What’s in a Label?

Three alumni look ‘inside the box’ to develop the latest machine learning innovations

Manu Sharma (’11), Brian Rieger (’11) and Cyrus Jou (’11) met during their senior year capstone course at Embry-Riddle in Professor Snorri Gudmundsson’s aircraft design class. “We were on three different teams, and we were all competing with each other on designing the best airplane,” Sharma explains. “We were all very, very competitive and very excited to explore the boundaries of what was possible with the limited knowledge that we had.”

They’ve continued to explore the boundaries of possibility, well beyond their days at Embry-Riddle, by partnering in several innovative ventures.

Their latest innovation, ironically enough, has them thinking “inside the box.” Together they have developed a tool that uses machine learning to help data scientists find meaningful patterns in very large amounts of visual information.

A Tool for Tomorrow

The tool, and the company they’ve formed, is called Labelbox. A web-based platform, Labelbox allows users to identify and label items portrayed in an image, so that these items can be parsed, via a proprietary machine learning algorithm, to extract meaningful insights. The platform also allows users to coordinate the activities of individual labelers, whether it’s a handful or thousands.

Three alumni standing together at their startup company Labelbox
From left, Brian Rieger (’11), Cyrus Jou (’11) and Manu Sharma (’11) are using machine learning and artificial intelligence to solve clients’ problems at the startup Sharma and Rieger founded in 2018.
The applications are endless, says Brian Rieger. “When you look at all of the different sectors of the economy today, there’s a lot of visual decision-making going on. Machine learning, and AI [artificial intelligence] more generally, is good at doing visual analysis; it’s good at finding patterns in visual information.” Companies across industries — from dentistry to agriculture, fashion to finance — are using machine learning to build the next generation of products and help make informed decisions, he says.

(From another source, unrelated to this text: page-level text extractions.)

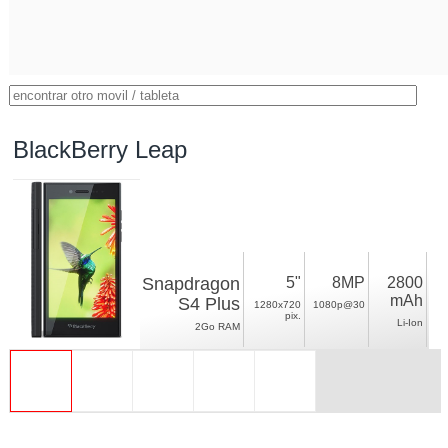
BlackBerry Leap
Snapdragon
5"
8MP
2800
mAh
S4 Plus
1280x720
1080p@30
pix.
Li-Ion
2Go RAM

“This hasn’t been done before,” Rieger adds. “We haven’t been able to code software algorithms and use logic directly to understand the complexity of the visual world and written world, but machine learning and AI can do that, and that’s one of its hallmarks.”

Seeds of Success

The idea that ultimately gave birth to Labelbox started forming in Manu Sharma’s mind when he worked for Planet Labs, a provider of global satellite imagery data.

Three friends at their graduation
Rieger, Sharma and Jou have kept in touch since graduation, and recently formed a business together.
“These people (at Planet Labs) began to build very small imaging satellites,” Sharma says. “We were able to scan the earth every single day. And my job was to build an analytics platform to extract insights from this imagery that we were collecting.”

Sharma says Planet Labs was using AI to process its image data to answer questions, such as: What does deforestation look like on planet earth? And, how much deforestation is happening in Brazil or in the United States?

“[But] if you want the AI to detect cars from satellite or drone imagery, or to detect where deforestation is happening, you need humans to tag lots of examples of cars and give it to this model, and the model will be trained to detect these cars eventually.” People have to look at and tag millions of images — label them — before feeding these tagged images through an algorithm, which then learns to identify what is shown in these images on its own, Sharma explains.

Recognizing the common need for labeled data and for an analytics platform to manage it was an epiphany for Sharma. Together with Rieger, he saw an opportunity to build a tool that could be replicated and customized to help people around the world.

A Burning Desire to Innovate

Spurred by their competitive time at Embry-Riddle, Sharma and Rieger always found ways to work together after graduation. First, they partnered to launch a commercial wind turbine company with support from an Embry-Riddle research grant. They simultaneously collaborated with professors to conduct AI research for flight controls and organized the university’s first-ever TEDx event.

Three friends standing together near a lake on a cool day
These three friends met in their senior year during a capstone design competition, where they were each vying to make the best airplane design.
In 2012, the duo formed Infinity Aerospace. Inspired by their desire to empower student research, the company designed and manufactured the Ardulab, an open-source platform for space experiments aboard the International Space Station.

In the meantime, Cyrus Jou was building a career in commercial aviation at Spirit Airlines.

In 2018, Sharma and Rieger founded Labelbox and hired Jou as the director of customer success.

The three aerospace engineer entrepreneurs acknowledge that their shared college experience created a lasting bond and a burning desire to innovate. “It has been the most transformational experience of all of our lives, meeting there [at Embry-Riddle] together,” Sharma says.

And even as they change the landscape of machine learning and AI, Sharma says the three continue to be interested in aviation. “Our world is very much like Embry-Riddle, even today.”

Editor’s Note: Sharma, Rieger and Jou expressed their gratitude to professors Snorri Gudmundsson, Glenn Greiner, Yongho Lee, Brian Butka, William Barott and Jianhua Liu for their mentorship and support.